◆ Your objective ◆
What you return must be every line below that includes the word "Erste".

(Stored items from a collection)
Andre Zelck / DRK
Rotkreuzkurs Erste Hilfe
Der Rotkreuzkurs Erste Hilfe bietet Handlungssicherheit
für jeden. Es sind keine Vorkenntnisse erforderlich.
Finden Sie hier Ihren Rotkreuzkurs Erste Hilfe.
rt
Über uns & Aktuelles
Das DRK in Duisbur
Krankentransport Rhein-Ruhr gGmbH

◆ Result below ◆
Rotkreuzkurs Erste Hilfe
Der Rotkreuzkurs Erste Hilfe bietet Handlungssicherheit
Finden Sie hier Ihren Rotkreuzkurs Erste Hilfe.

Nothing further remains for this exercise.